「価格相談」

もっぱらネット上でのことが多いように思うけれど、一部のピアノ店の価格表示に意味不明なものがあり、その真意がどうにも解せません。
いっそ価格は一切書かず、知りたい人はコンタクトを取って問い合わせるというスタイルに徹するのであれば、それはそれでひとつの潔さかもしれませんが、マロニエ君がどうしても釈然としないものに「価格相談」あるいは「価格応談」という言葉が使われること。

これはどういう意味なのか、ずいぶん前から疑問をもっていますが、いまだに確たる意味はつかめません。
とくにスタインウェイやベーゼンドルファーなど、高級ピアノの中古品にそれが多く、しかも同じ店が日本製ピアノも売っていたりすると、それらには中古品でも一台一台価格が明記されているのに、輸入物になるとなぜか上記のような謎の表示になって、一切具体的な価格を示さない店をときどき目にします。

価格を書かないというのも場合によりけりで、たとえば歴史的な価値のあるものでなかなか値段のつけにくいものとか、本来は非売品扱いだけれども、ぜひにと懇望されれば絶対売らないでもないというような特殊なケースは場合によってはあるだろうとは思います。

しかし、輸入品で高額というだけで、いわば普通の中古の輸入ピアノに対して一切価格を明かさず、しかし商品としてはしっかり掲載して販売をアピールするというのは、どうにも腑に落ちないわけです。

物を売ろうというのに、価格を表示せず「価格相談」とするのは、悪い解釈をすれば相手を見て決めるということでしょうか。
相談ってどういう相談をするのかもわからないし、相手しだい交渉しだいで高くも安くもなるのか?という不安も覚え、そういう店はなんだか信頼できない気がして、あまりいい感じがありません。
悪い言葉でいうなら、店側からこちらがチェックされて、カモだと見定められればふっかけられそうな気もしなくもありません。

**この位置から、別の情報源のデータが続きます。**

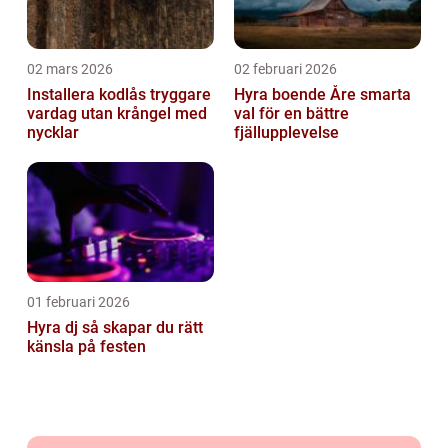
02 mars 2026
02 februari 2026
Installera kodlås tryggare
Hyra boende Åre smarta
vardag utan krångel med
val för en bättre
nycklar
fjällupplevelse
01 februari 2026
Hyra dj så skapar du rätt
känsla på festen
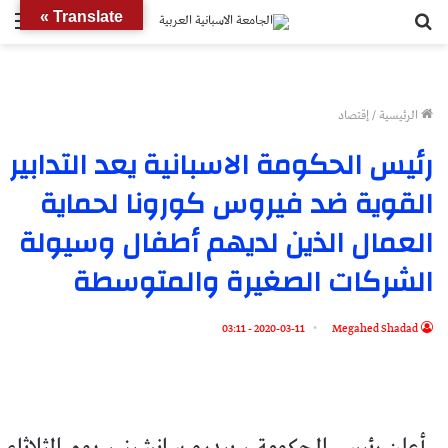
بحث
الق
Translate »
عن
الرئيسية
/
إقتصاد
رئيس الحكومة الاسبانية يعد التدابير
القوية ضد فيروس كورونا لحماية
العمال الذين لديهم أطفال وسيولة
الشركات الصغيرة والمتوسطة
2020-03-11 - 03:11
Megahed Shadad
أعلن رئيس الحكومة ، بيدرو سانشيز ، يوم الثلاثاء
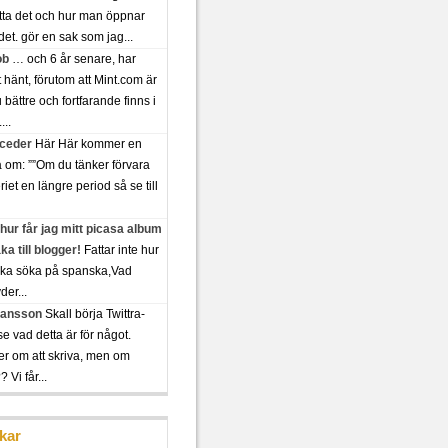
tta det och hur man öppnar
det. gör en sak som jag...
ob
… och 6 år senare, har
t hänt, förutom att Mint.com är
bättre och fortfarande finns i
...
 ceder
Här Här kommer en
a om: ””Om du tänker förvara
riet en längre period så se till
hur får jag mitt picasa album
aka till blogger!
Fattar inte hur
ska söka på spanska,Vad
der...
 jansson
Skall börja Twittra-
se vad detta är för något.
er om att skriva, men om
 Vi får...
kar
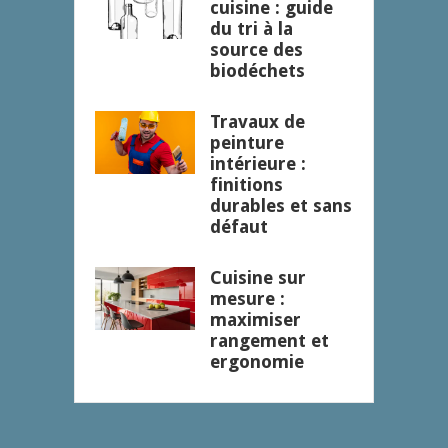
cuisine : guide
du tri à la
source des
biodéchets
Travaux de
peinture
intérieure :
finitions
durables et sans
défaut
Cuisine sur
mesure :
maximiser
rangement et
ergonomie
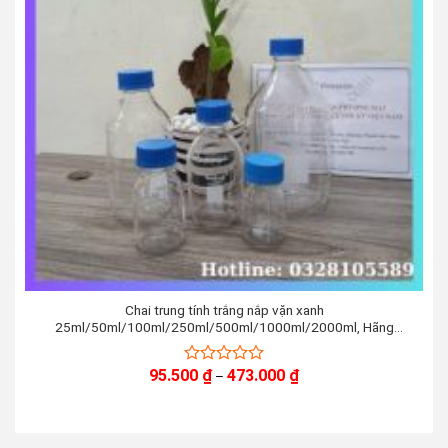
Chai trung tính trắng nắp vặn xanh
25ml/50ml/100ml/250ml/500ml/1000ml/2000ml, Hãng
Biohall Germany/ Đức
Khoảng
95.500
₫
473.000
₫
0
–
giá:
out
từ
of
95.500 ₫
5
đến
473.000 ₫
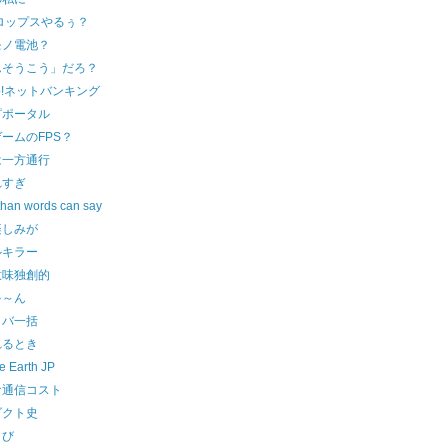
ロップスやるぅ？
モノ電池？
んそうこう」だろ？
oo!ネットバンキング
ピポータル
ームのFPS？
は一方通行
れすぎ
than words can say
楽しみが
ルキラー
意味独創的
ゃ～ん
イバ一括
れるとき
e Earth JP
な通信コスト
ダクト史
とび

また相談というからには、じゃあ相談すれば安くなるのかとも思いますが、やはり現実的にはそういうものでもないでしょうし、おそらくは相場より高いのだろう…という気がします。

考えれば考えるほど「価格相談」というのは店側の都合ばかりを優先したやり方のように思われるし、悪くすれば、その店と関わりを持ったが最後、説明攻勢をかけられて、話はお店主導でもっていかれるのではないかと思ってしまいます。
平均的な相場より高額であることを、他店の批判を交えながら客の不安を煽りつつ、だから当店のピアノは内容に対して妥当(もしくは割安)なものですよ!と説き伏せて、あとからトラブって苦労するより、結局は少しぐらい高くてもちゃんとしたものを我が社で買われるほうが賢い選択であるというような理屈ではないかとも思います。

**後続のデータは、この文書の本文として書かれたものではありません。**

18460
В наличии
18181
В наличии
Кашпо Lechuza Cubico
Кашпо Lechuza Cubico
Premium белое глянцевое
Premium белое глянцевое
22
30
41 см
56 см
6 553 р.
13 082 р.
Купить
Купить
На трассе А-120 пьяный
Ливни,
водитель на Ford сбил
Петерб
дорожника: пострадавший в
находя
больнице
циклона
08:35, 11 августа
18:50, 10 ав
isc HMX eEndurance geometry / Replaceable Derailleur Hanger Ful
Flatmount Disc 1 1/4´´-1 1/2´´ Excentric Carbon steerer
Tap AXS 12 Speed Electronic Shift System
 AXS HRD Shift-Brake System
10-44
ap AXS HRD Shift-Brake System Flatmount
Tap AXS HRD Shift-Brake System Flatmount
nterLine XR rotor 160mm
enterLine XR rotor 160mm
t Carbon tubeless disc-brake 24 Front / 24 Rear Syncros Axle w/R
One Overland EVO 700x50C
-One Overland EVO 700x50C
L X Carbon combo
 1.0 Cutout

また、うちは価格では勝負はしていません、輸入ピアノといっても程度や状態は千差万別で、あくまでも最高の品質と技術をお客様に提供することがポリシーで、価格もそれに見合ったものですというような理屈立ということも考えられます。
でも、最高の品質と技術をお客に提供することと価格を表示することがどうして両立しないのか、やはりマロニエ君にはきれいに納得することはできませんし、だったら価格を表示した上で、自社の信念をしっかり訴えればいいだろうと思います。

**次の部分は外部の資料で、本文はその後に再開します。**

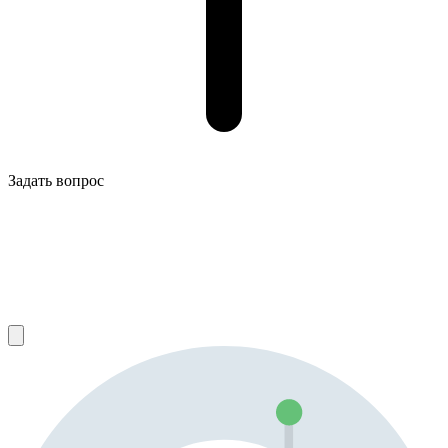
Задать вопрос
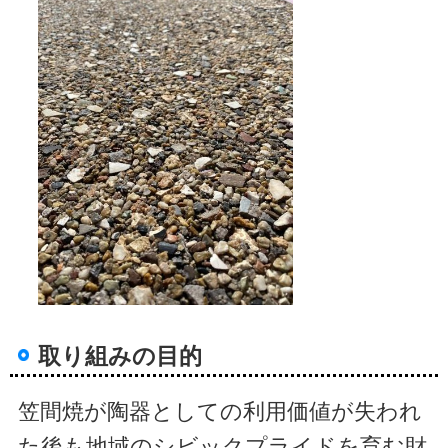
取り組みの目的
笠間焼が陶器としての利用価値が失われ
た後も地域のシビックプライドを育む財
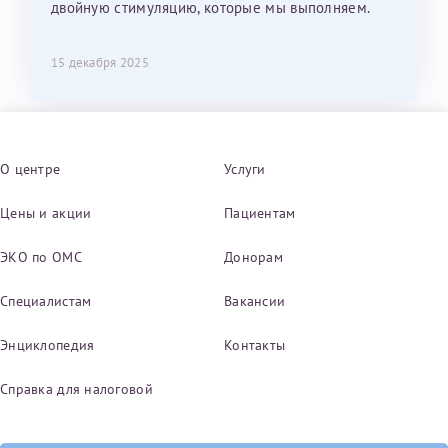
двойную стимуляцию, которые мы выполняем.
15 декабря 2025
О центре
Услуги
Цены и акции
Пациентам
ЭКО по ОМС
Донорам
Специалистам
Вакансии
Энциклопедия
Контакты
Справка для налоговой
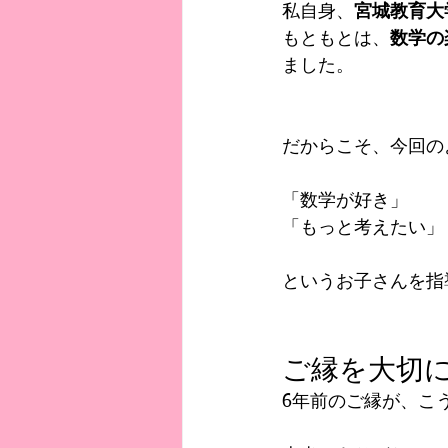
私自身、
宮城教育大
もともとは、
数学の
ました。
だからこそ、今回の
「数学が好き」
「もっと考えたい」
というお子さんを指
ご縁を大切
6年前のご縁が、こ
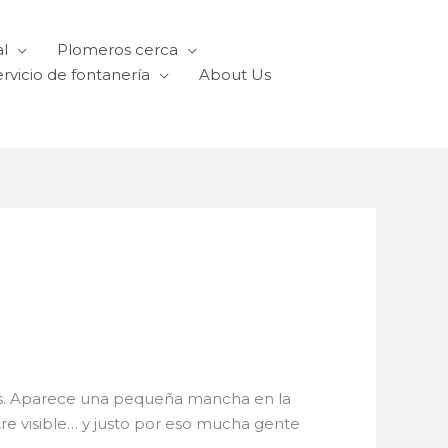
l
Plomeros cerca
rvicio de fontanería
About Us
raños. Aparece una pequeña mancha en la
tre visible… y justo por eso mucha gente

また、それだったら国産ピアノを含めてすべて「価格相談」すればいいものを、そうしないのも理屈が通らない。
どうしても考えてしまうのは、やはり利幅の大きい高額商品であるから、それを買おうとするリッチな人を相手に、できるだけ高く販売したいという狙いのように思えてなりません。

というか、それ以外に、わざわざこの言葉を使う意味がマロニエ君にはどうしても見当たらないのです。

たしかに輸入ピアノの販売には、でたらめな業者がいることも耳にしますし、実際そうなんだろうとも思います。
でも、この「価格相談」という文字を見ると、小池さんじゃないけれど情報公開されないブラックボックス的精神を見るような気がしてしまうのです。